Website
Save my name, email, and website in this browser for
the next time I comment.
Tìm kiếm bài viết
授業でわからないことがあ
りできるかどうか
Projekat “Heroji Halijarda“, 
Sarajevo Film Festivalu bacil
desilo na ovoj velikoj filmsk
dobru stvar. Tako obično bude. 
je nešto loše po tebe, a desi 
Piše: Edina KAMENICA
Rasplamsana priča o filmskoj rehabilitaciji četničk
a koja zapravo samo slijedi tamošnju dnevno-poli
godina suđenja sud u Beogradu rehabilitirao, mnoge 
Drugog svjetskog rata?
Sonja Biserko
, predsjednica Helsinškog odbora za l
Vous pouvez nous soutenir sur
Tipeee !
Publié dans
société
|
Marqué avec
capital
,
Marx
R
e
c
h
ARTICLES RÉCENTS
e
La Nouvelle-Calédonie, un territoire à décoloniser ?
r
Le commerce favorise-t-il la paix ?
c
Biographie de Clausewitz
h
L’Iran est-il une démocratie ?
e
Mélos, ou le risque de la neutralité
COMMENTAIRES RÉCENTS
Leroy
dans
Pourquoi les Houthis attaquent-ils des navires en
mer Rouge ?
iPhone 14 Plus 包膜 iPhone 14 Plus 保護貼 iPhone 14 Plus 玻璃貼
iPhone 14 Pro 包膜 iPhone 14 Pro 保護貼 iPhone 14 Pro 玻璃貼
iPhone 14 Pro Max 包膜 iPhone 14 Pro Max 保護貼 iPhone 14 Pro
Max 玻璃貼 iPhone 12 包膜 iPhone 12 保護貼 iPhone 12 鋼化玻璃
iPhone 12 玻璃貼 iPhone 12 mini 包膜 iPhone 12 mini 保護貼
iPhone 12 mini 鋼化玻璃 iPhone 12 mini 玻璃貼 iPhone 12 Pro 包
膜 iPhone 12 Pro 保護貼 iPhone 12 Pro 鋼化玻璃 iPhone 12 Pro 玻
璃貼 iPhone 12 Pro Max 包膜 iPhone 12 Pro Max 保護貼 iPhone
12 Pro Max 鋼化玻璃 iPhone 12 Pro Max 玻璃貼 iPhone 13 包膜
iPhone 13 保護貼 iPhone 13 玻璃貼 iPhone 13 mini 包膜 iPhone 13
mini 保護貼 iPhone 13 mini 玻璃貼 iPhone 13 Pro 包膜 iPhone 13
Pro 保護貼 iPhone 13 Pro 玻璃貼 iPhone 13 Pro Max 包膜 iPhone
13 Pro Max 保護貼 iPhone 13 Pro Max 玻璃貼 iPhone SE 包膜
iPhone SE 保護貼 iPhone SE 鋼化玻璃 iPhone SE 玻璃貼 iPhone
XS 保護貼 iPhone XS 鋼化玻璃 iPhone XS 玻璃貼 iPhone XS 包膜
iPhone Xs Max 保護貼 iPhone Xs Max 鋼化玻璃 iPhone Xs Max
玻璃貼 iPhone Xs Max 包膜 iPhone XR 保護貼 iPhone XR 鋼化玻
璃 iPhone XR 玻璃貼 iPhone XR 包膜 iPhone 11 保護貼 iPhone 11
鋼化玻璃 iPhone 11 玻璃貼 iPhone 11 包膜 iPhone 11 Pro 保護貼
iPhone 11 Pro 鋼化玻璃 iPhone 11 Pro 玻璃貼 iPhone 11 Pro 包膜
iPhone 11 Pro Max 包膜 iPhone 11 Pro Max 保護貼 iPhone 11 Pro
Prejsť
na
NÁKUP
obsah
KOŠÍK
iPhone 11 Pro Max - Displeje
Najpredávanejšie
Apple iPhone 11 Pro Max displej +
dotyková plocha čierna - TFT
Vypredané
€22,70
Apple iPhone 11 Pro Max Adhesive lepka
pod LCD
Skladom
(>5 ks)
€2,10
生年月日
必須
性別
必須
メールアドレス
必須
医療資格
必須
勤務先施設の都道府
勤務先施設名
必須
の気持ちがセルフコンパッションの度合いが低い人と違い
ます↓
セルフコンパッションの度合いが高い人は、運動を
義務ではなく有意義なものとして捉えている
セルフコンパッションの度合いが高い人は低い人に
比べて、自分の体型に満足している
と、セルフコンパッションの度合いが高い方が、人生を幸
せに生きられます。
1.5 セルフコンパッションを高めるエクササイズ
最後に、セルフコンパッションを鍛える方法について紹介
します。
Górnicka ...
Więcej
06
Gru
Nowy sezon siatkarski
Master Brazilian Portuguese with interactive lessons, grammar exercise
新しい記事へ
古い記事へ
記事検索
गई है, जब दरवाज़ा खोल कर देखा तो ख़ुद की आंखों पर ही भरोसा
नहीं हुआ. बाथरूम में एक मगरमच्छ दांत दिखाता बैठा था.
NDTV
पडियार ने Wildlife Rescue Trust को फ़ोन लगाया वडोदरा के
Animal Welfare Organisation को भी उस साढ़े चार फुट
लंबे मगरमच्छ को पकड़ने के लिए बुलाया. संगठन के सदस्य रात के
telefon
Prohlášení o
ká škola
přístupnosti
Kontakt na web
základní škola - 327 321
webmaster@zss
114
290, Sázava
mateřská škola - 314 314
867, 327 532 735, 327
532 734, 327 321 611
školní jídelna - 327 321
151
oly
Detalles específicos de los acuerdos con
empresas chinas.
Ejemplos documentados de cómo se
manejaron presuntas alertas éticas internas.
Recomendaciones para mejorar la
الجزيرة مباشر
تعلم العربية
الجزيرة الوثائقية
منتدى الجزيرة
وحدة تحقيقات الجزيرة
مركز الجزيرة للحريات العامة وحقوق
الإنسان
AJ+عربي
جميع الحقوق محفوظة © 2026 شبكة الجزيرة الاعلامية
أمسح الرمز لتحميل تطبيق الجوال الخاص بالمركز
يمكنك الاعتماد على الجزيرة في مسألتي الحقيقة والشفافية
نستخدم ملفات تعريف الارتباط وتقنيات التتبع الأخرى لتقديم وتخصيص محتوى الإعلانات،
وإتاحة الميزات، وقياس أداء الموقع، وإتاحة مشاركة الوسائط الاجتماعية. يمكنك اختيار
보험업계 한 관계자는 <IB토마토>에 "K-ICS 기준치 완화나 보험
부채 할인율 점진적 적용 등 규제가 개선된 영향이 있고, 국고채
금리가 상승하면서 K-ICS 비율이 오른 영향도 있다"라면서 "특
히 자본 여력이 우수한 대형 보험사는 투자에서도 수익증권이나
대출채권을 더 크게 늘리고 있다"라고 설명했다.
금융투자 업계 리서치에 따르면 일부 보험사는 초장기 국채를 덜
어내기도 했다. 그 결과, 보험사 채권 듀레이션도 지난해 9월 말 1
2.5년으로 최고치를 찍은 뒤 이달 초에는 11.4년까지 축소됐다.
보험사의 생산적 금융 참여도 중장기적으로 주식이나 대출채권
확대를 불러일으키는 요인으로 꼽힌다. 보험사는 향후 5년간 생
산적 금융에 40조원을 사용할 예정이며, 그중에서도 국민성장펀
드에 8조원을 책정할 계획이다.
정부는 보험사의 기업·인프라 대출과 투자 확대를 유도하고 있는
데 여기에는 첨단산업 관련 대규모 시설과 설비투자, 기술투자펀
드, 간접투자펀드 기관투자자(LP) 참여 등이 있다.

# [TASK OBJECTIVE]
Count the lines in the material containing the string "보험사의", and state the number with nothing added.

# [OUTPUT OF THE EXERCISE]
2